## Your goal
Every entry must come back exactly as it was given.

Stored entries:

=====

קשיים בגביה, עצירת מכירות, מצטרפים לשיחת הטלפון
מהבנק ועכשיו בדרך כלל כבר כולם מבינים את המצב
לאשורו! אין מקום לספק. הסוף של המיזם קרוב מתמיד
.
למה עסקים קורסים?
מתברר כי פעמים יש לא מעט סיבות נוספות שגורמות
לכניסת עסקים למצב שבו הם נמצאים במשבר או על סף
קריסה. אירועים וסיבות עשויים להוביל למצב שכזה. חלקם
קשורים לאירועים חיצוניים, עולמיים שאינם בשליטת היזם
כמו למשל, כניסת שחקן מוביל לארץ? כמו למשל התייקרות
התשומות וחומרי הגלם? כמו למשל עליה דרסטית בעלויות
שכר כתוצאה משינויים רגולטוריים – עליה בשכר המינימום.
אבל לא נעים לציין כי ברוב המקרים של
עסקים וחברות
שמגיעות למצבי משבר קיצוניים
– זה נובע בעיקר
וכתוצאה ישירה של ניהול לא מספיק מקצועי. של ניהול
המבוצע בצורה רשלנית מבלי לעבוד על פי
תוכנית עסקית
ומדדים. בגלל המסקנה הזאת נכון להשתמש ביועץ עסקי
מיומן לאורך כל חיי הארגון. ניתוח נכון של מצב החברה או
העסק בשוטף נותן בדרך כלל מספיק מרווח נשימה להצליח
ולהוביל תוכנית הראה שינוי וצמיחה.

=====

## Your solution
קשיים בגביה, עצירת מכירות, מצטרפים לשיחת הטלפון
מהבנק ועכשיו בדרך כלל כבר כולם מבינים את המצב
לאשורו! אין מקום לספק. הסוף של המיזם קרוב מתמיד
.
למה עסקים קורסים?
מתברר כי פעמים יש לא מעט סיבות נוספות שגורמות
לכניסת עסקים למצב שבו הם נמצאים במשבר או על סף
קריסה. אירועים וסיבות עשויים להוביל למצב שכזה. חלקם
קשורים לאירועים חיצוניים, עולמיים שאינם בשליטת היזם
כמו למשל, כניסת שחקן מוביל לארץ? כמו למשל התייקרות
התשומות וחומרי הגלם? כמו למשל עליה דרסטית בעלויות
שכר כתוצאה משינויים רגולטוריים – עליה בשכר המינימום.
אבל לא נעים לציין כי ברוב המקרים של
עסקים וחברות
שמגיעות למצבי משבר קיצוניים
– זה נובע בעיקר
וכתוצאה ישירה של ניהול לא מספיק מקצועי. של ניהול
המבוצע בצורה רשלנית מבלי לעבוד על פי
תוכנית עסקית
ומדדים. בגלל המסקנה הזאת נכון להשתמש ביועץ עסקי
מיומן לאורך כל חיי הארגון. ניתוח נכון של מצב החברה או
העסק בשוטף נותן בדרך כלל מספיק מרווח נשימה להצליח
ולהוביל תוכנית הראה שינוי וצמיחה.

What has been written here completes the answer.